Cette mouture a été judicieusement pensée en termes de line-up et de logistique. Elle témoigne d'un dispatching des musiciens en fonction des séries de morceaux sélectionnés. Tout d'abord, sur les titres propres du groupe réalisés en studio, on retrouve la patte indélébile de la chanteuse
Charlotte Wessels, des claviéristes Martijn Westerholt et
Oliver Philipps, du batteur Sander Zoer, des guitaristes Guus Eikens et Timo Somers, assistés d'
Oliver Philipps, et du bassiste Otto Schimmelpenninck van der Oije. Ces morceaux ont été enregistrés et mixés, avec le concours de Tom van Heesch, aux
Tripod Studios (Stockholm). Il en ressort une belle profondeur de champ acoustique et peu de sonorités parasites sur chacune de ces pistes. Ensuite, pour les reprises des hits pop-rock, quelques modifications du line-up se sont opérées :
Outre Charlotte, Martijn,
Oliver et Sander, à la guitare rythmique, Guus Eikens a été remplacé par Ronald Landa, Rob van der Loo a permuté avec Otto à la basse et
Oliver a été sollicité à la lead guitare. Enregistrés au Galaxy Studio's, ces titres bien connus des années 80/90 ont fait l'objet d'un soin particulier tant pour la juste restitution que pour une opportune réapproriation de leurs notes. Le mixage a requis l'habile doigté de Ronald Prent aux manettes, la partie vocale apparaissant toutefois un poil sous-mixée sur deux des trois pistes en question. Enfin, concernant les titres live, on retrouve
Charlotte, Martijn, Sander, Otto, avec le concours de Timo Somers aux guitares. Le mixage, œuvre de Christian Moos, a permis de restituer l'ambiance du concert tout en profitant d'un bon équilibrage des parties instrumentales et vocales. Suivons alors la logique de distribution des musiciens pour poser un regard sur les plages audio de cet opus, dans un premier temps, avant d'infiltrer la partie vidéo, elle aussi ayant profité d'un traitement particulier lui conférant toute sa saveur.

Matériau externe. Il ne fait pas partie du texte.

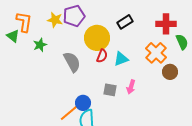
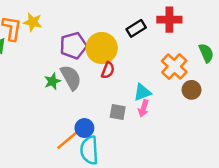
purple pentagon: (74, 16) -> (73, 46), moved
yellow star: (55, 20) -> (33, 22), moved
red cross: (166, 24) -> (169, 20), moved
green star: (40, 45) -> (52, 81), moved
cyan triangle: (121, 59) -> (142, 92), moved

Parmi les nouveautés, on retrouve la recette structurelle des titres du combo, avec, comme à l'accoutumée, un sens aigu du détail mélodique qui fait mouche. Ainsi, sur une assise metal symphonique, le crépitant « Collars & Suits » déploie de sensuels couplets au rythme d'un riffing tempéré en osmose avec des nappes synthétiques enveloppantes, au fil desquelles quelques arpèges au piano s'immiscent. Quant aux refrains, ils s'illuminent dès les premiers accords, eu égard à un cheminement harmonique des plus immersifs, délicatement mis en exergue par l'inspirée déesse. Carton plein sur ce titre aux allures d'un hit. On remarquera aussi l'entraînant « Breathe on Me », titre à la basse vrombissante et aux riffs élimés, où intervient rapidement la sirène, à voix basse d'abord, précédant ses claires inflexions sur les couplets avant de s'élancer avec véhémence sur un explosif refrain, qu'on se plait à entonner. Et ce, même si la ligne mélodique s'avère, cette fois, plus resserrée autour de son axe central, avec peu de modularités. En outre, un fin tracé synthétique s'insinue simultanément aux tribulations oratoires de l'habile interprète. Un petit break se fait aspirer par une déferlante en habits de lumière sur le refrain. Les ingrédients essentiels sont là pour en faire, une fois de plus, une tubesque piste. Au rang des nouveautés, là s'arrête le programme.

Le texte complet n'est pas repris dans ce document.